SUSTAM aims to design a multi-criteria orchestration framework that manages resources, data and energy consumption in an efficient manner. The SUSTAM associate team will enable a long-term collaboration between the Inria Avalon and the RDI² team (Rutgers University). It will allow the teams to coordinate efforts and pursue common research activities in topics such as sustainable software solutions, resource and big-data management, elasticity of stream and batch applications, and energy efficiency. The involved members will contribute to the design of a common architecture and framework with components and algorithms adapted to various contexts.
The collaboration proposed by the SUSTAM associate team focuses on aspects of sustainability in ultra-scale systems. This focus reflects on the various mutual research interests of both RDI² and Avalon. The main goal of SUSTAM is to build a multi-criteria orchestration framework able to support the design and provision of sustainable ultra-scale systems. The main research direction include the exploration and research on three specific components, namely Large Scale Resource Management, Big Data Management and Energy Management. These components, detailed next, are the foundations for designing a common architecture and umbrella framework for sustainable ultra-scale systems. The three addressed components benefit from the expertise in both involved research teams.
Large Scale Resource Management
By focusing on schedulers and resource managers, SUSTAM explores the interfaces of middleware able to handle the heterogeneity of computing elements (GPUs, low-level processors, high-performance accelerators).
Big Data Management
This component improves the understanding of the data lifecycle, enable traceability of operations, and devise elastic and energy-efficient solutions for data stream processing.
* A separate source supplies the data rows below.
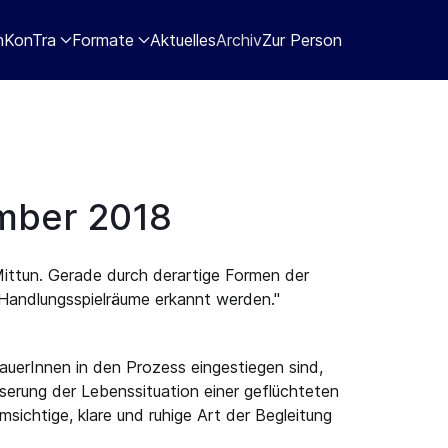
nKonTra
Formate
Aktuelles
Archiv
Zur Person
ember 2018
ittun. Gerade durch derartige Formen der
Handlungsspielräume erkannt werden."
auerInnen in den Prozess eingestiegen sind,
sserung der Lebenssituation einer geflüchteten
ichtige, klare und ruhige Art der Begleitung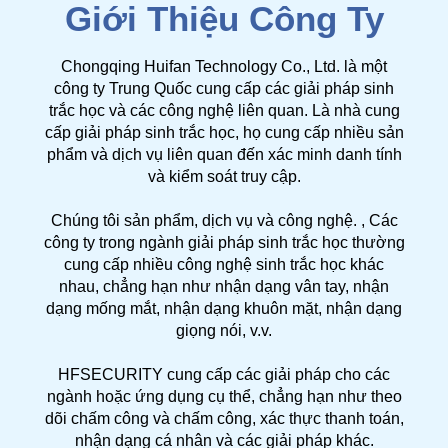
Giới Thiệu Công Ty
Chongqing Huifan Technology Co., Ltd. là một
công ty Trung Quốc cung cấp các giải pháp sinh
trắc học và các công nghệ liên quan. Là nhà cung
cấp giải pháp sinh trắc học, họ cung cấp nhiều sản
phẩm và dịch vụ liên quan đến xác minh danh tính
và kiểm soát truy cập.
Chúng tôi sản phẩm, dịch vụ và công nghệ. , Các
công ty trong ngành giải pháp sinh trắc học thường
cung cấp nhiều công nghệ sinh trắc học khác
nhau, chẳng hạn như nhận dạng vân tay, nhận
dạng mống mắt, nhận dạng khuôn mặt, nhận dạng
giọng nói, v.v.
HFSECURITY cung cấp các giải pháp cho các
ngành hoặc ứng dụng cụ thể, chẳng hạn như theo
dõi chấm công và chấm công, xác thực thanh toán,
nhận dạng cá nhân và các giải pháp khác.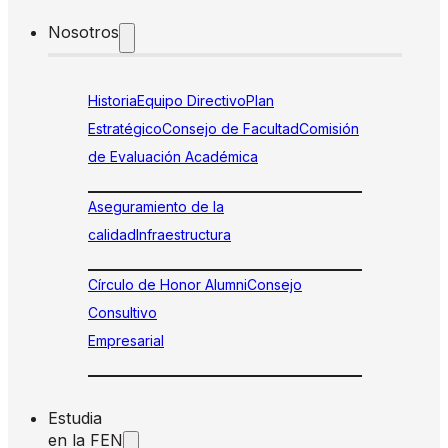
Nosotros
Historia
Equipo Directivo
Plan
Estratégico
Consejo de Facultad
Comisión
de Evaluación Académica
Aseguramiento de la
calidad
Infraestructura
Círculo de Honor Alumni
Consejo
Consultivo
Empresarial
Estudia
en la FEN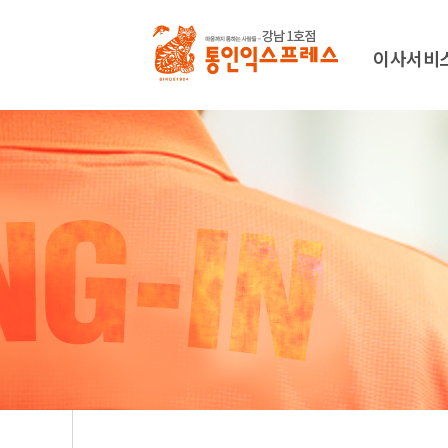
이사서비
가정이사
해외이사
보관이사
서비스신청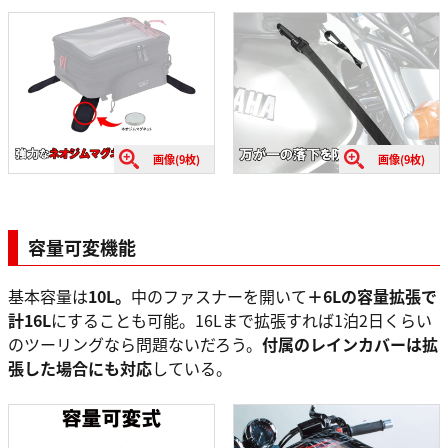
画像(9枚)
画像(9枚)
容量可変機能
基本容量は
10L。
中のファスナーを開いて
＋6Lの容量拡張で
計16L
にすることも可能。16Lまで拡張すれば1泊2日くらい
のツーリングなら問題ないだろう。
付属のレインカバーは拡
張した場合にも対応
している。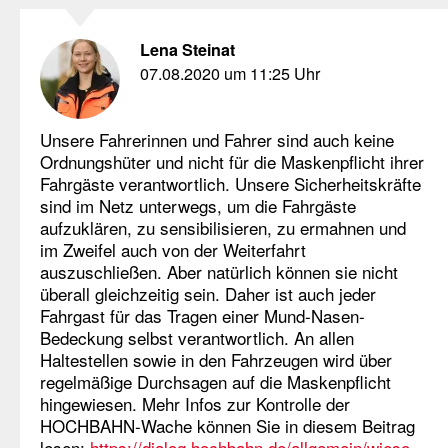
Lena Steinat
07.08.2020 um 11:25 Uhr
Unsere Fahrerinnen und Fahrer sind auch keine
Ordnungshüter und nicht für die Maskenpflicht ihrer
Fahrgäste verantwortlich. Unsere Sicherheitskräfte
sind im Netz unterwegs, um die Fahrgäste
aufzuklären, zu sensibilisieren, zu ermahnen und
im Zweifel auch von der Weiterfahrt
auszuschließen. Aber natürlich können sie nicht
überall gleichzeitig sein. Daher ist auch jeder
Fahrgast für das Tragen einer Mund-Nasen-
Bedeckung selbst verantwortlich. An allen
Haltestellen sowie in den Fahrzeugen wird über
regelmäßige Durchsagen auf die Maskenpflicht
hingewiesen. Mehr Infos zur Kontrolle der
HOCHBAHN-Wache können Sie in diesem Beitrag
lesen:
https://dialog.hochbahn.de/allgemein/wieso-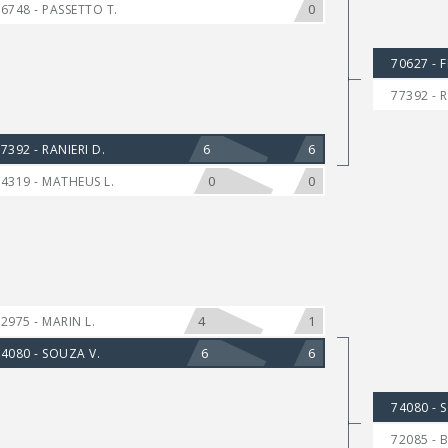
0
6748 - PASSETTO T.
70627 - F
77392 - R
6
6
7392 - RANIERI D.
0
0
4319 - MATHEUS L.
4
1
2975 - MARIN L.
6
6
4080 - SOUZA V.
74080 - 
72085 -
Both Avalon and RDI² have experts on energy efficiency. The collaboration allows for pushing such topic to a new level by including energy proportionality capabilities; large and precise energy profiling combined with autonomic management of energy management capabilities and levers. Under this topic, SUSTAM also explores how an ultra-scale system can efficiently provision resources considering multiple energy sources (brown and renewable energy).